Fed leaves bond-buy pace unchanged

WASHINGTON - The Federal Reserve has decided to press on with $85 billion in monthly bond purchases, saying it needs to see more evidence that the economy will continue to improve.

“The recovery in the housing sector slowed somewhat in recent months,” the Federal Open Market Committee said Wednesday at the end of a two-day meeting in Washington. “Fiscal policy is restraining economic growth.”

Ben Bernanke is pushing unprecedented accommodation into the final months of his Fed chairmanship as he seeks to shield the four-year economic expansion from the effects of higher borrowing costs and this month’s partial U.S. government shutdown. The 16-day closing resulted in the furloughs of as many as 800,000 federal workers and delayed release of data the Fed says it needs to evaluate the economy.

“Taking into account the extent of federal fiscal retrenchment over the past year, the committee sees the improvement in economic activity and labor market conditions since it began its asset purchase program as consistent with growing underlying strength in the broader economy,” the committee said. The Fed repeated that it will “await more evidence that progress will be sustained before adjusting the pace of its purchases.”

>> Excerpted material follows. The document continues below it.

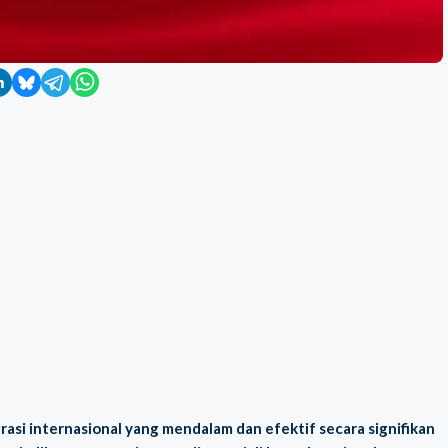
asi internasional yang mendalam dan efektif secara signifikan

The Fed’s purchases will remain divided between $40 billion a month of mortgage bonds and $45 billion in Treasury securities.

“Wait-and-see seems to be the prescription for the day,” said Scott Anderson, chief economist at Bank of the West in San Francisco. “They’re on hold given that the data haven’t moved in their direction,” said Anderson, who predicts the Fed won’t make its first cut to bond buying until March.

The central bank left unchanged its statement that it will probably hold its target interest rate near zero “at least as long as” unemployment exceeds 6.5 percent, so long as the outlook for inflation is no higher than 2.5 percent.

The Fed repeated that inflation “has been running below the committee’s longer-run objective but longer term inflation expectations have remained stable.”

Price gains have lagged below the committee’s 2 percent long-run target. The cost of living rose as projected in September as fuel charges climbed, capping the smallest year-to-year gain in five months.

The Fed removed a sentence from the previous statement that had said tighter financial conditions could slow the improvement in the economy.

Kansas City Fed President Esther George dissented for the seventh meeting in a row, citing the risk that the Fed’s stimulus could create financial imbalances and cause long-term inflation expectations to rise.

The Fed unexpectedly refrained from tapering at its meeting last month, seeking more evidence the economy is strengthening. Economists surveyed by Bloomberg before the gathering predicted the Fed would begin reducing the pace of purchases.

Borrowing costs have since declined. The yield on the 10-year Treasury note fell to 2.49 percent late yesterday from as high as 3.01 percent on Sept. 5. The average 30-year mortgage rate fell to 4.13 percent last week from as high as 4.58 percent in August.

“There are some question marks about growth in the U.S. economy,” said Nathan Sheets, the global head of international economics at Citigroup Inc. in New York and a former top economist at the Fed board. “The Fed is inclined to watch and wait until they’re comfortable that we’ve seen a meaningful rebound.”